The intracorporeal knot having the most utility is the simple square knot. A square knot is two apposed half hitches, one atop the other. To orchestrate the movements necessary to tie such a knot and eliminate wasted motion, each key movement must be identified and the entire sequence practiced. We have previously discussed the 12 steps in tying an intracorporeal square knot (Fig. 23) (151). Step 1 is the starting position. A "C" shape is made in the suture with the right hand grasping the swaged end of the suture and the left stabilizing the tail. Step 2, the right hand only moves to create a loop around the tip of the left instrument. Step 3, the right and left hands move together as the left instrument grasps the tail of the suture. Step 4, the instruments are pulled in opposite directions paralleling the pull with the suture.
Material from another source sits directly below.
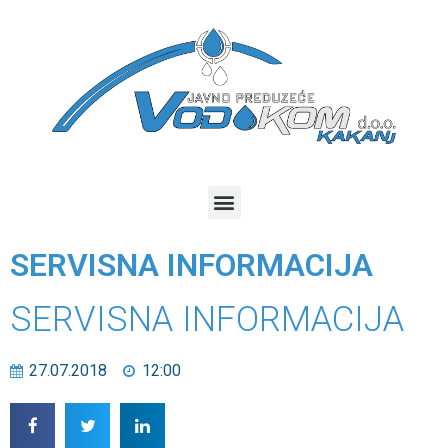
SERVISNA INFORMACIJA
SERVISNA INFORMACIJA
27.07.2018
12:00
Step 5, the knot is adjusted to center the first half hitch directly above the laceration by placing more tension on the right or left hand grasp of suture. Step 6, sets up throwing the second half hitch. The right grasps the swaged end and is rotated 180° clockwise. Step 7, the left instrument releases the short tail and grasps the swaged end near the right grasper. Step 8, the right instrument releases the suture and is placed on top, directly in front of the left grasper. Step 9, the left hand moves to create a loop around the right, which remains stationary. Step 10, the right and left instruments move together toward the short tail, which the right then grasps. Step 11, both instruments are pulled in opposite directions parallel to the stitch. Step 12, the two opposing half hitches are tightened against each other. This concludes the exercises necessary to orchestrate fluid interaction and minimize wasted motions, thus limiting the surgical frustration.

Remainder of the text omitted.